The book debuted on the New York Times bestselling book list in hardcover nonfiction and has been translated into 35 languages.

===How Sex Works: Why We Look, Smell, Taste, Feel, and Act the Way We Do===
In April 2009, Dr. Moalem's second book How Sex Works: Why We Look, Smell, Taste, Feel, and Act the Way We Do was published by HarperCollins. The book examines the scientific reasons behind why people are attracted to one another. The topics covered include the evolutionary underpinnings of sexual attraction, monogamy, and sexual orientation.

===Inheritance: How Our Genes Change Our Lives—And Our Lives Change Our Genes===
In April 2014, Inheritance was published by Grand Central Publishing. The book, co-written by journalist Matthew D. LaPlante, unpacks emerging research into the flexible genome, which is "mediated and orchestrated by how you live, where you live, the stresses you face, and the things you consume," promising a future in which people will make health decisions not based on what is good for most of the people most of the time, but rather what is genetically best for each individual based on their specific genetic and epigenetic profile. Inheritance was named one of Amazon's Best Science Books of 2014.

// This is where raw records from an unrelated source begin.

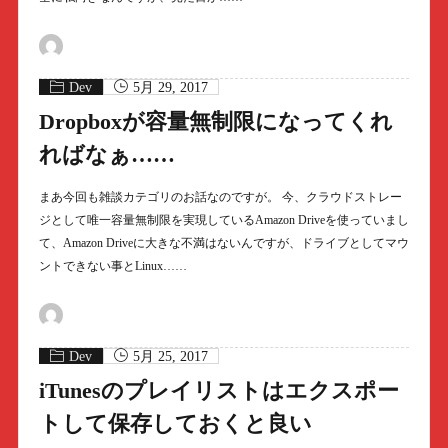
Dev
5月 29, 2017
Dropboxが容量無制限になってくれ
ればなぁ……
まあ今回も雑談カテゴリのお話なのですが。 今、クラウドストレー
ジとして唯一容量無制限を実現しているAmazon Driveを使っていまし
て、Amazon Driveに大きな不満はないんですが、ドライブとしてマウ
ントできない事とLinux……
Dev
5月 25, 2017
iTunesのプレイリストはエクスポー
トして保存しておくと良い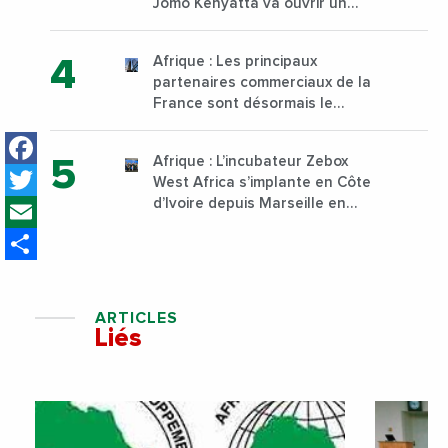
Jomo Kenyatta va ouvrir un
institut supérieur de formation
technique et professionnelle
Afrique : Les principaux
sur son campus de Karen à
partenaires commerciaux de la
Nairobi dès janvier 2023
France sont désormais le
Nigeria, l’Angola et l’Afrique du
Facebook
Sud
Afrique : L’incubateur Zebox
Twitter
West Africa s’implante en Côte
Email
d’Ivoire depuis Marseille en
France
Share
ARTICLES
Liés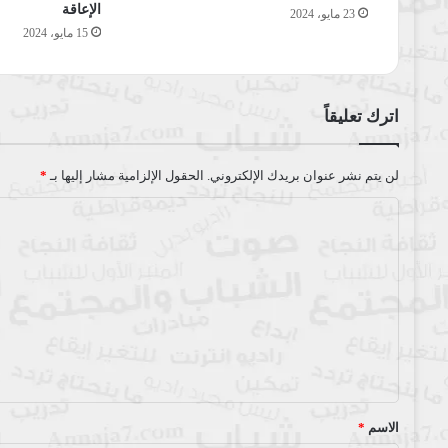
الإعاقة
23 مايو، 2024
15 مايو، 2024
اترك تعليقاً
لن يتم نشر عنوان بريدك الإلكتروني.
الحقول الإلزامية مشار إليها بـ
*
ا
ل
ت
ع
ل
ي
ق
*
الاسم
*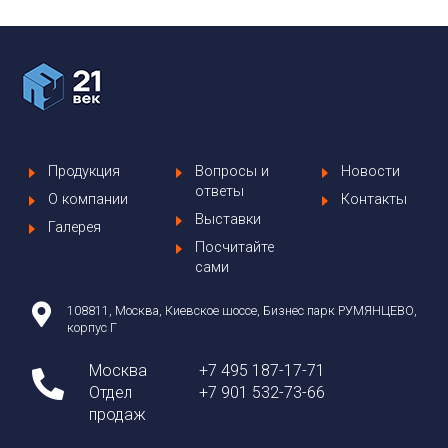
Продукция
Вопросы и
Новости
ответы
О компании
Контакты
Выставки
Галерея
Посчитайте
сами
108811, Москва, Киевское шоссе, Бизнес парк РУМЯНЦЕВО,
корпус Г
Москва
+7 495 187-17-71
Отдел
+7 901 532-73-66
продаж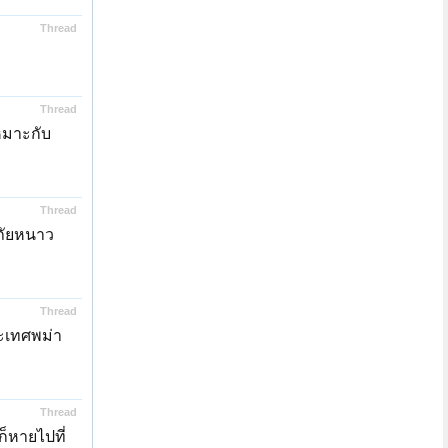
Thread
Thread
หมาะกับ
Thread
คภัยหนาว
Thread
ระเทศพม่า
Thread
ก็หายไปที่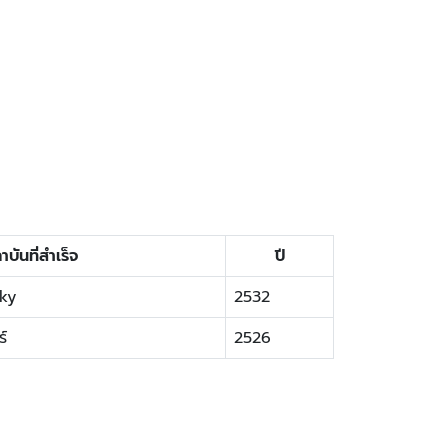
าบันที่สำเร็จ
ปี
cky
2532
์
2526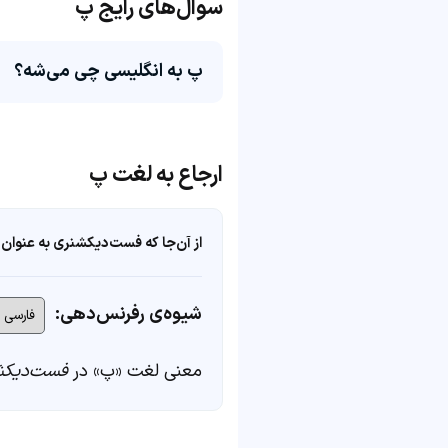
سوال‌های رایج پ
پ به انگلیسی چی می‌شه؟
ارجاع به لغت پ
از آن‌جا که فست‌دیکشنری به عنوان 
شیوه‌ی رفرنس‌دهی:
معنی لغت «پ» در
فست‌دیکش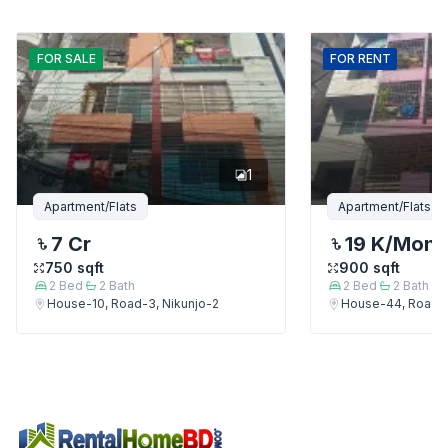
FOR
SALE
FOR
RENT
1
Apartment/Flats
Apartment/Flats
7 Cr
19 K
/Mont
750
sqft
900
sqft
2
Bed
2
Bath
2
Bed
2
Bath
House-10, Road-3, Nikunjo-2
House-44, Road-18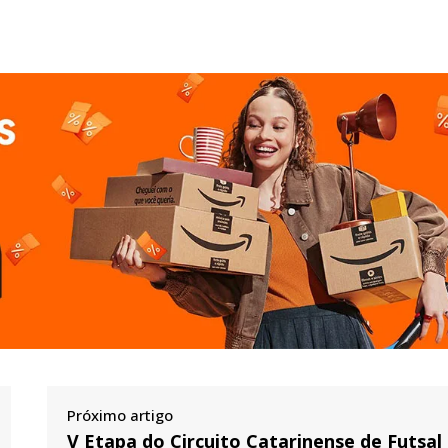
Próximo artigo
V Etapa do Circuito Catarinense de Futsal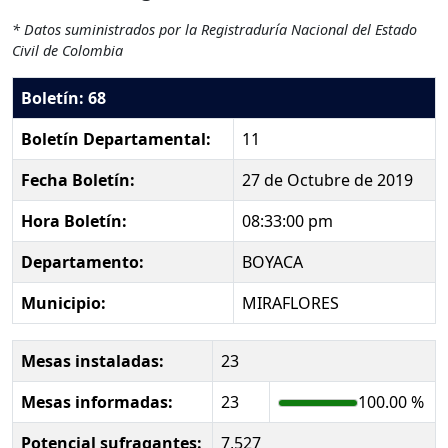
* Datos suministrados por la Registraduría Nacional del Estado
Civil de Colombia
Boletín: 68
Boletín Departamental:
11
Fecha Boletín:
27 de Octubre de 2019
Hora Boletín:
08:33:00 pm
Departamento:
BOYACA
Municipio:
MIRAFLORES
Mesas instaladas:
23
Mesas informadas:
23
100.00 %
Potencial sufragantes:
7,527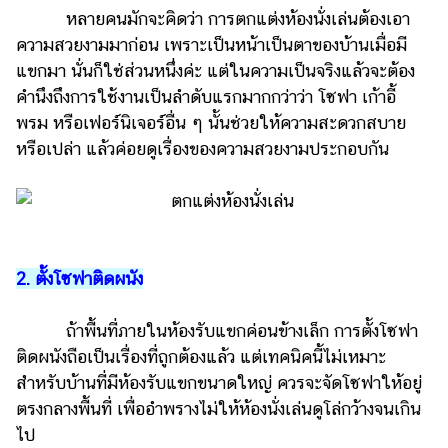
หลายคนมักจะคิดว่า การตกแต่งห้องนั่งเล่นต้องเอา
รถยนต์
ความสวยงามมาก่อน เพราะเป็นหน้าเป็นตาของบ้านเมื่อมี
บ้าน
แขกมา นั่นก็ใช่ส่วนหนึ่งค่ะ แต่ในความเป็นจริงแล้วจะต้อง
และ
คำนึงถึงการใช้งานเป็นลำดับแรกมากกว่าว่า โซฟา เก้าอี้
การ
พรม หรือเฟอร์นิเจอร์อื่น ๆ นั้นช่วยให้ความสะดวกสบาย
ตกแต่ง
หรือเปล่า แล้วค่อยดูเรื่องของความสวยงามประกอบกัน
มือ
ถือ
ราคา
ทอง
2. ตั้งโซฟาติดผนัง
ราคา
น้ำมัน
ถ้าพื้นที่ภายในห้องรับแขกค่อนข้างเล็ก การตั้งโซฟา
วา
ติดผนังถือเป็นเรื่องที่ถูกต้องแล้ว แต่เทคนิคนี้ไม่เหมาะ
สำหรับบ้านที่มีห้องรับแขกขนาดใหญ่ ควรจะจัดโซฟาให้อยู่
ไร
ตรงกลางพื้นที่ เพื่ออำพรางไม่ให้ห้องนั่งเล่นดูโล่กว้างจนเกิน
ตี้
ไป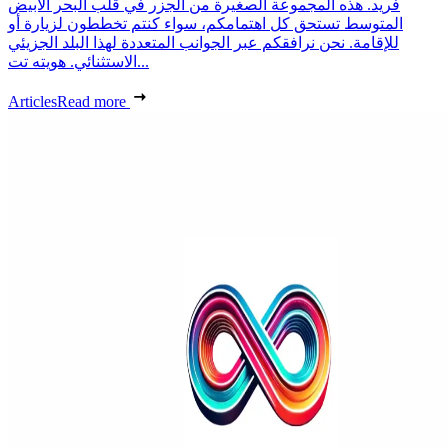
فريد. هذه المجموعة الصغيرة من الجزر في قلب البحر الأبيض
المتوسط تستحق كل اهتمامكم، سواء كنتم تخططون لزيارة أو
للإقامة. نحن نرافقكم عبر الجوانب المتعددة لهذا البلد الجزيئي
الاستثنائي. هويته تت...
Articles
Read more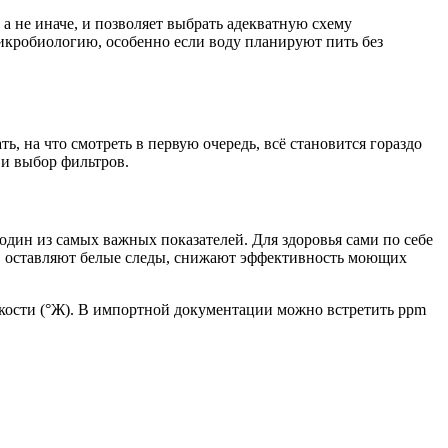
а не иначе, и позволяет выбрать адекватную схему
икробиологию, особенно если воду планируют пить без
ь, на что смотреть в первую очередь, всё становится гораздо
 и выбор фильтров.
один из самых важных показателей. Для здоровья сами по себе
пь, оставляют белые следы, снижают эффективность моющих
сткости (°Ж). В импортной документации можно встретить ppm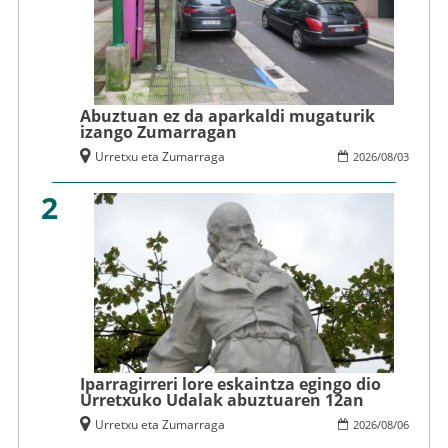
Abuztuan ez da aparkaldi mugaturik
izango Zumarragan
Urretxu eta Zumarraga
2026
/
08
/
03
2
Iparragirreri lore eskaintza egingo dio
Urretxuko Udalak abuztuaren 12an
Urretxu eta Zumarraga
2026
/
08
/
06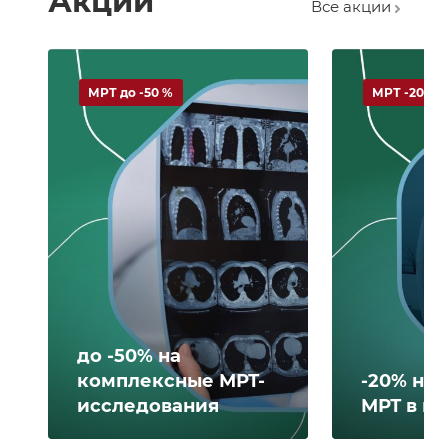
Акции
Все акции
МРТ до -50 %
МРТ -20 %
до -50% на
комплексные МРТ-
-20% на 
исследования
МРТ в н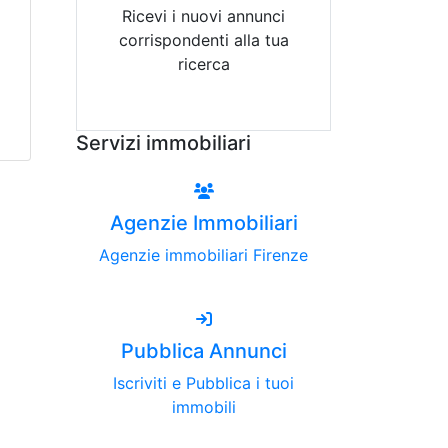
Ricevi i nuovi annunci
corrispondenti alla tua
ricerca
Attiva Email-Alert
Servizi immobiliari
Agenzie Immobiliari
Agenzie immobiliari Firenze
Pubblica Annunci
Iscriviti e Pubblica i tuoi
immobili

===The Better Half: On the Genetic Superiority of Women===

The Better Half was published in April 2020 by Farrar, Straus and Giroux and by Allen Lane (an imprint of Penguin Books) in the United Kingdom. Prior to publication, The Better Half was named one of the non-fiction books to look out for in 2020 by the Guardian, Evening Standard and the Sunday Times.
 In the book Moalem proposes the Law of Homogameity as the explanation for the biological survival advantage which occurs across the tree of life when a species inherits two of the same sex chromosomes. According to Moalem, when applied to humans, the Law of Homogameity predicts that from birth, genetic females possess a survival advantage that results from them being the homogametic sex because they have inherited two X chromosomes, as opposed to genetic males who are the heterogametic sex with one X and Y chromosome. Moalem explains that beyond mere redundancy, genetic females not only have more genetic information than males, but that female cells using different X chromosomes can interact and cooperate, which gives them an advantage throughout the life course and especially in times of famine and pandemics. Moalem's assertion regarding the female survival advantage became apparent during the COVID-19 pandemic, where males were found to have a higher mortality rate reported across many age groups. The book also explicates that female immunological superiority is rooted in their being the homogametic sex as well as being aided by the fact that estrogens are thought to be able to stimulate the immune system, while androgens such as testosterone have been found to suppress the immune system of males. Moalem further provides an explanation for the much higher rate of autoimmune disorders observed in females which he attributes to females having cellular heterogeneity due to their two populations of cells using two different X chromosomes combined with their more robust immune system. In the final chapter of the book, Moalem argues why sex chromosomes matter in medicine as he calls for a long-overdue reconsideration of our male-centric, one-size-fits-all view of the body, a view that even today continues to frame women through the lens of men. The Better Half has been translated into 21 languages and made the PEN/E. O. Wilson Literary Science Writing Award longlist for 2021.